________________ CM . . . . Volume XIV Number 14 . . . . March 7, 2008


All-Season Edie.

Annabel Lyon.
Victoria, BC: Orca, 2008.
179 pp., pbk., $8.95.
ISBN 978-1-55143-713-2.

Grades 4-7 / Ages 9-12.

Review by Brianne Grant.

*** /4

Reviewed from Advance Reading Copy.


“OH MY GOD,” I say, rubbing my eyes. “You’re making my breakfast.”

“I’m in charge,” Dexter says.

Normally I would dispute this kind of a claim loudly and lengthily, appealing to Mom, and Dad too if he hadn’t already left for work. But there’s an eerie quiet to the house this morning, and Dexter has not automatically told me to shut up, which is bizarre. She also looks tired, more tired than her normal roll-out-of-bed tired, and her mouth is a bit raisiny, like Mom’s when she gets worried or annoyed.

“Where’s Mom?” I ask.

“They had to go to the hospital,” Dexter says. “We have to get ourselves ready for school.”
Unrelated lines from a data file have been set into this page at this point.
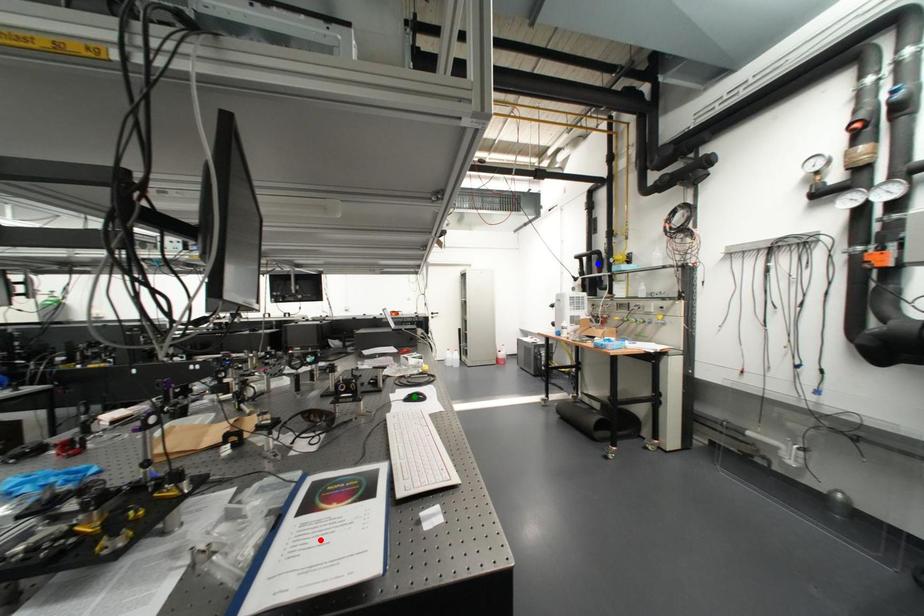 Order these from farthest to nearest:
A) green point
B) red point
C) blue point

blue point → green point → red point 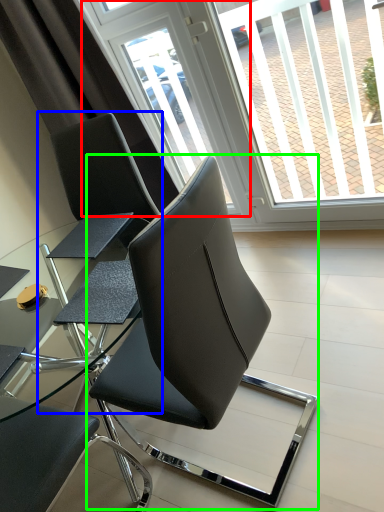 Question: Which is farther away from screen door (highlighted by a red box)? chair (highlighted by a blue box) or chair (highlighted by a green box)?

Choices:
 (A) chair
 (B) chair

Answer: (B) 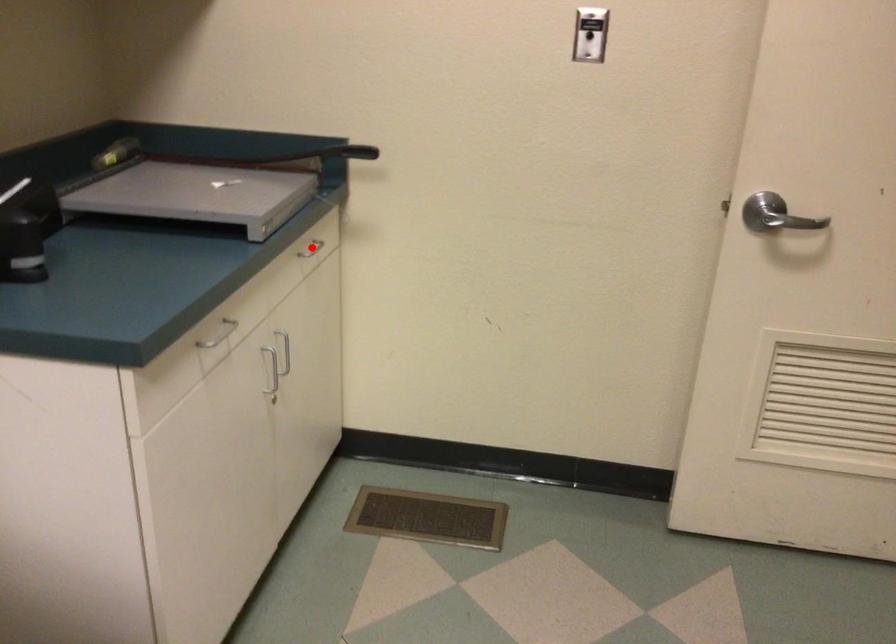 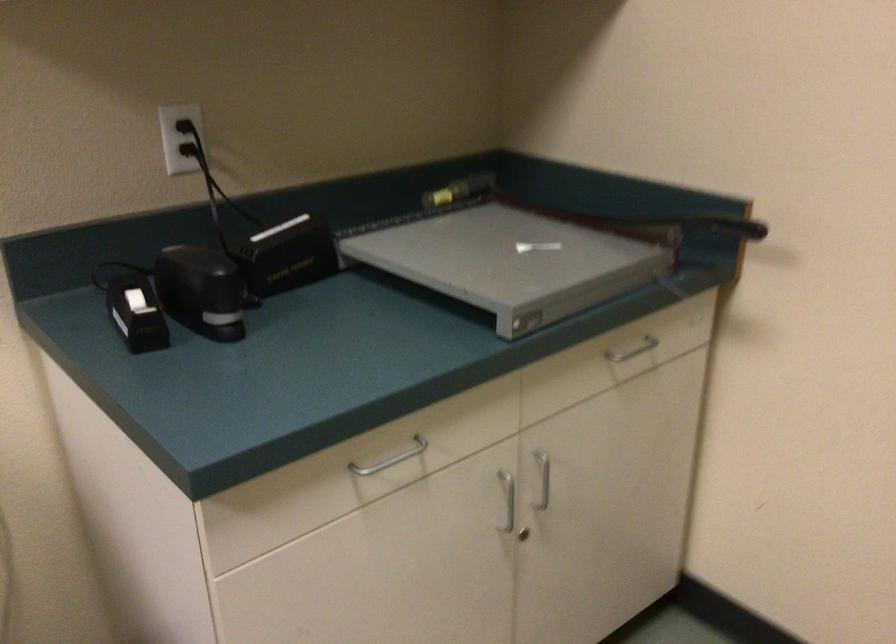 Question: A red point is marked in image1. In image2, is the corresponding 3D point closer to the camera or farther? Reply with the corresponding letter.

Choices:
 (A) The corresponding 3D point is closer.
 (B) The corresponding 3D point is farther.

Answer: (A) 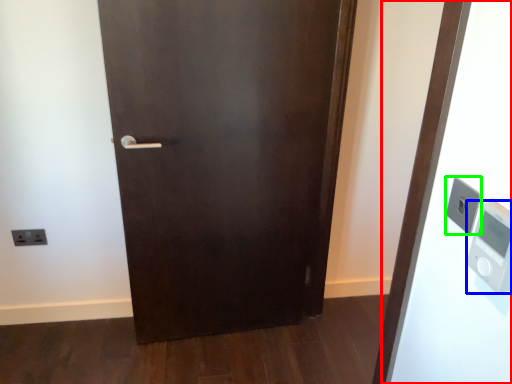 Question: Estimate the real-world distances between objects in this image. Which object is farther from elevator (highlighted by a red box), thermometer (highlighted by a blue box) or light switch (highlighted by a green box)?

Choices:
 (A) thermometer
 (B) light switch

Answer: (A)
Eleven-year-old Edie is keenly aware of the world around her, and yet her delightfully childish perspective has a unique and playful way of interpreting this world and her place in it. All-Season Edie begins with a summer in the Gulf Islands, and, after a complicated and eventful year, it ends back at the same cottage. The deliberate pacing of the story winds its way through the sweet, sometimes bratty, and often humorous perspective of Edie.

     Edie’s grandpa has a stroke before they embark on their first summer vacation, and his health rapidly declines over the year. Edie watches as her dad and mom struggle with this tragedy and attempt to shelter her from it. Her 13-year-old sister, Dexter, feels infinitely more mature than Edie and often either steps in to fill the adult role or just snubs her with typical older sibling style. Dexter is rooted in social constructions and is determined to act, fit in and be treated as a young woman. Edie remains in a place of transition. She still acts out with childlike behaviour, and her outlook is rife with creative energy. Despite this, she slowly becomes more conscious of the teenage world ahead of her, although, she refuses to walk that road.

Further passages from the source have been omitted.